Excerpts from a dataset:
· · ·

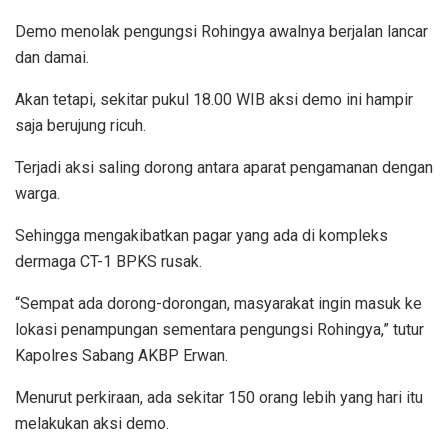
Demo menolak pengungsi Rohingya awalnya berjalan lancar
dan damai.
Akan tetapi, sekitar pukul 18.00 WIB aksi demo ini hampir
saja berujung ricuh.
Terjadi aksi saling dorong antara aparat pengamanan dengan
warga.
Sehingga mengakibatkan pagar yang ada di kompleks
dermaga CT-1 BPKS rusak.
“Sempat ada dorong-dorongan, masyarakat ingin masuk ke
lokasi penampungan sementara pengungsi Rohingya,” tutur
Kapolres Sabang AKBP Erwan.
Menurut perkiraan, ada sekitar 150 orang lebih yang hari itu
melakukan aksi demo.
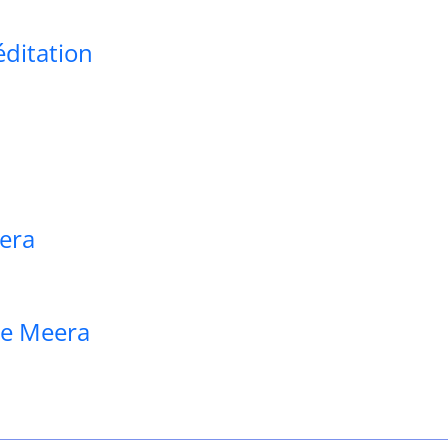
ditation
era
re Meera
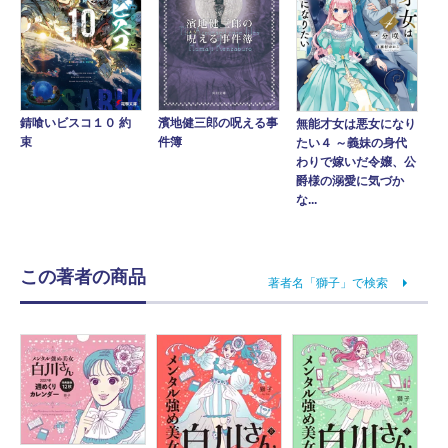
錆喰いビスコ１０ 約
濱地健三郎の呪える事
無能才女は悪女になり
束
件簿
たい４ ～義妹の身代
わりで嫁いだ令嬢、公
爵様の溺愛に気づか
な...
この著者の商品
著者名「獅子」で検索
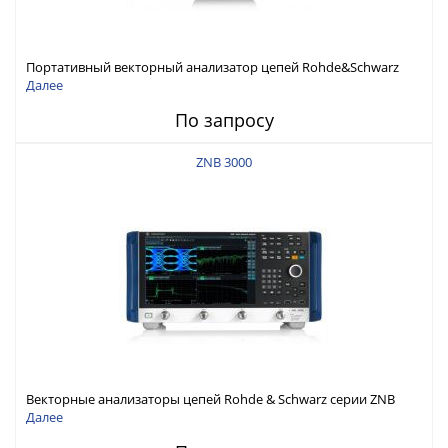
Портативный векторный анализатор цепей Rohde&Schwarz
ZNH с диапазоном частот от 30 кГц до 26,5 ГГц
Далее
По запросу
ZNB 3000
Векторные анализаторы цепей Rohde & Schwarz серии ZNB
3000 с диапазоном частот от 9 кГц до 54 ГГц
Далее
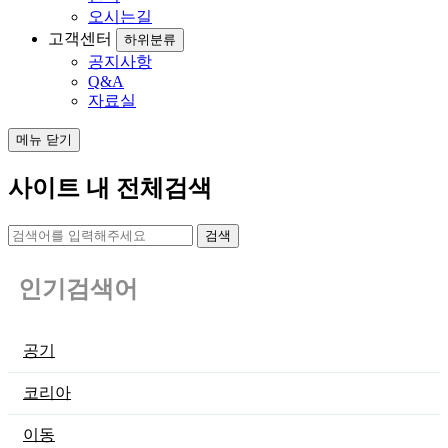
오시는길
고객센터
하위분류
공지사항
Q&A
자료실
메뉴 닫기
사이트 내 전체검색
검색
인기검색어
공기
코리아
이동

· · ·

* **Exercise requirements**:
Please write out all of the data verbatim, with no pictures in the copy.

* **Answer to the exercise**:
Demo menolak pengungsi Rohingya awalnya berjalan lancar
dan damai.
Akan tetapi, sekitar pukul 18.00 WIB aksi demo ini hampir
saja berujung ricuh.
Terjadi aksi saling dorong antara aparat pengamanan dengan
warga.
Sehingga mengakibatkan pagar yang ada di kompleks
dermaga CT-1 BPKS rusak.
“Sempat ada dorong-dorongan, masyarakat ingin masuk ke
lokasi penampungan sementara pengungsi Rohingya,” tutur
Kapolres Sabang AKBP Erwan.
Menurut perkiraan, ada sekitar 150 orang lebih yang hari itu
melakukan aksi demo.
ditation
era
re Meera
錆喰いビスコ１０ 約
濱地健三郎の呪える事
無能才女は悪女になり
束
件簿
たい４ ～義妹の身代
わりで嫁いだ令嬢、公
爵様の溺愛に気づか
な...
この著者の商品
著者名「獅子」で検索
Портативный векторный анализатор цепей Rohde&Schwarz
ZNH с диапазоном частот от 30 кГц до 26,5 ГГц
Далее
По запросу
ZNB 3000
Векторные анализаторы цепей Rohde & Schwarz серии ZNB
3000 с диапазоном частот от 9 кГц до 54 ГГц
Далее
오시는길
고객센터
하위분류
공지사항
Q&A
자료실
메뉴 닫기
사이트 내 전체검색
검색
인기검색어
공기
코리아
이동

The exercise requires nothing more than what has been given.